PROBLEM DESCRIPTION »
When you reply, transcribe every line of the data below exactly.

[Records contained in a dataset]
════
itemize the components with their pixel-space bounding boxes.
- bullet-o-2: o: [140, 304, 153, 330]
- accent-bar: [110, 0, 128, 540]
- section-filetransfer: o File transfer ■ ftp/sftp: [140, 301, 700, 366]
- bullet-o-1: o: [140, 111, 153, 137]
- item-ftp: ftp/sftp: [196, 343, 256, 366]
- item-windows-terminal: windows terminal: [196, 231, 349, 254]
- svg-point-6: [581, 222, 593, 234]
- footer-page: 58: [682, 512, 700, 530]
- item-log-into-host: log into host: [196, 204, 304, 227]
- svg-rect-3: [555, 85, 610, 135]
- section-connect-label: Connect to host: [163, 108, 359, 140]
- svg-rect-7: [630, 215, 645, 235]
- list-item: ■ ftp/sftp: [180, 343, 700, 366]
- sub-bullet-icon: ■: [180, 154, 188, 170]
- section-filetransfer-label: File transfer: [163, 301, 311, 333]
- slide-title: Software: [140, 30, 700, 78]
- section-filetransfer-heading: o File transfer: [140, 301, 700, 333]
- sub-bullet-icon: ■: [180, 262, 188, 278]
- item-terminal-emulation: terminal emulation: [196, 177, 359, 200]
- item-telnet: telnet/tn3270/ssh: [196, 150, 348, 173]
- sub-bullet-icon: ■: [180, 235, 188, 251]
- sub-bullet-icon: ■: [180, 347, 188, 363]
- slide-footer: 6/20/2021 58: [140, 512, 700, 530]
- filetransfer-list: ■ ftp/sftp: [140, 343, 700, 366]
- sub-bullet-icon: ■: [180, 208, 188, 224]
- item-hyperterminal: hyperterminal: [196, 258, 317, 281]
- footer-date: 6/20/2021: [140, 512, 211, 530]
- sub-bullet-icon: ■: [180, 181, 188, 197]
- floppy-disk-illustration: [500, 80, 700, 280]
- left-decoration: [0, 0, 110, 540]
════
EXERCISE RESPONSE »
itemize the components with their pixel-space bounding boxes.
- bullet-o-2: o: [140, 304, 153, 330]
- accent-bar: [110, 0, 128, 540]
- section-filetransfer: o File transfer ■ ftp/sftp: [140, 301, 700, 366]
- bullet-o-1: o: [140, 111, 153, 137]
- item-ftp: ftp/sftp: [196, 343, 256, 366]
- item-windows-terminal: windows terminal: [196, 231, 349, 254]
- svg-point-6: [581, 222, 593, 234]
- footer-page: 58: [682, 512, 700, 530]
- item-log-into-host: log into host: [196, 204, 304, 227]
- svg-rect-3: [555, 85, 610, 135]
- section-connect-label: Connect to host: [163, 108, 359, 140]
- svg-rect-7: [630, 215, 645, 235]
- list-item: ■ ftp/sftp: [180, 343, 700, 366]
- sub-bullet-icon: ■: [180, 154, 188, 170]
- section-filetransfer-label: File transfer: [163, 301, 311, 333]
- slide-title: Software: [140, 30, 700, 78]
- section-filetransfer-heading: o File transfer: [140, 301, 700, 333]
- sub-bullet-icon: ■: [180, 262, 188, 278]
- item-terminal-emulation: terminal emulation: [196, 177, 359, 200]
- item-telnet: telnet/tn3270/ssh: [196, 150, 348, 173]
- sub-bullet-icon: ■: [180, 235, 188, 251]
- sub-bullet-icon: ■: [180, 347, 188, 363]
- slide-footer: 6/20/2021 58: [140, 512, 700, 530]
- filetransfer-list: ■ ftp/sftp: [140, 343, 700, 366]
- sub-bullet-icon: ■: [180, 208, 188, 224]
- item-hyperterminal: hyperterminal: [196, 258, 317, 281]
- footer-date: 6/20/2021: [140, 512, 211, 530]
- sub-bullet-icon: ■: [180, 181, 188, 197]
- floppy-disk-illustration: [500, 80, 700, 280]
- left-decoration: [0, 0, 110, 540]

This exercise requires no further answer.